On the way home, he stopped at the Sparbo Dam.

He pushed the moped the final stretch through the woods and leaned it against the trunk of a spruce. He had begun walking to the dam when he caught sight of something between the trees. Someone had beaten him there. Whoever it was had gone out on to the wall of the dam where he liked to sit. He was so furious that he wanted to scream, because that was his spot, his secret place at the water, and he had never seen anyone else there. Then he saw a blue bicycle lying in the heather to his right. He hid behind a tree, and stared with stinging eyes. The bicycle was a Nakamura. It was Else Meiner, that nasty little girl, the one with the big mouth. She was reading a book, and didn’t realise he was watching her. He glared at her red plait. The sun made it shine like a thick copper wire. A little shove, he thought, and you’d fall face first into the water. I’ll come back for you, he thought. I’ll find the right moment, and you’ll get it. He stayed a few minutes longer observing her narrow back, and then carefully returned through the heather. He pulled his army knife from his belt and slashed up both of her tyres. The sun had warmed the rubber, and the knife sliced easily. He rolled his moped on to the road and walked a good while before finally starting the engine. With the wind in his face, tears formed in his eyes and exultation in his heart!

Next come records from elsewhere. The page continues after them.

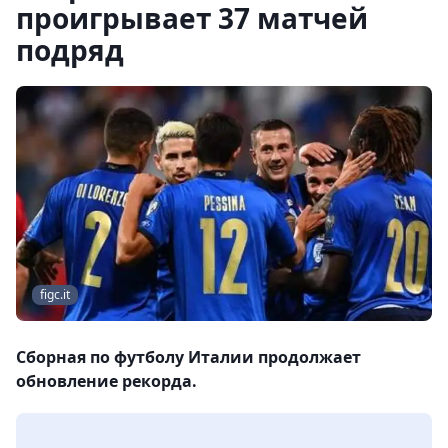
проигрывает 37 матчей
подряд
figc.it
Сборная по футболу Италии продолжает
обновление рекорда.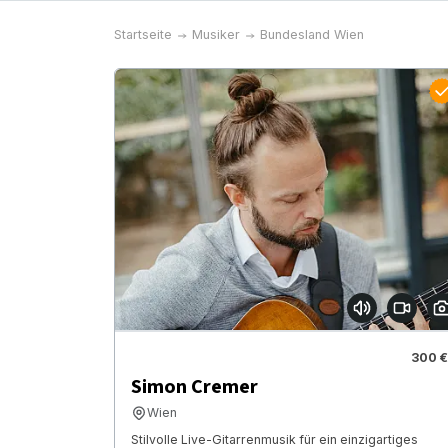
Startseite
Musiker
Bundesland Wien
300 €
Simon Cremer
Wien
Stilvolle Live-Gitarrenmusik für ein einzigartiges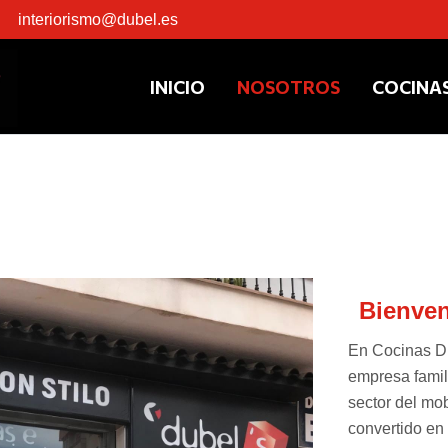
interiorismo@dubel.es
INICIO
NOSOTROS
COCINAS
Bienve
En Cocinas D
empresa famil
sector del mob
convertido en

His mother was still out when he got home.

He went straight to his room, opened the door to the cage and carried Butch over to his bed. He was smaller than Bleeding Heart, his body fatter, but just as lively as the guinea pig had been. He let the hamster crawl across the duvet, and before he knew it, it had dropped some tiny turds. They were dry and hard, and easy to pick up. Maybe I should keep them, he thought, so I can mix them with the hyena’s food. Later he sneaked into his mother’s bedroom, and stared at her mess. The hyena lives here, he thought, this is her lair. I should get a fox trap, and I should put it outside her door. So she’ll head right into the trap when she gets up to go into the hall. Then she’ll have to stagger around with that trap until the iron rusts and her foot rots.

People will hear her howling throughout the entire Askeland housing estate.

He closed the door and headed into the living room. After deciding to watch a film, he riffled through the selections and finally chose a horror film called The Living and the Dead . He got comfortable on the sofa. The film had a promising subtitle.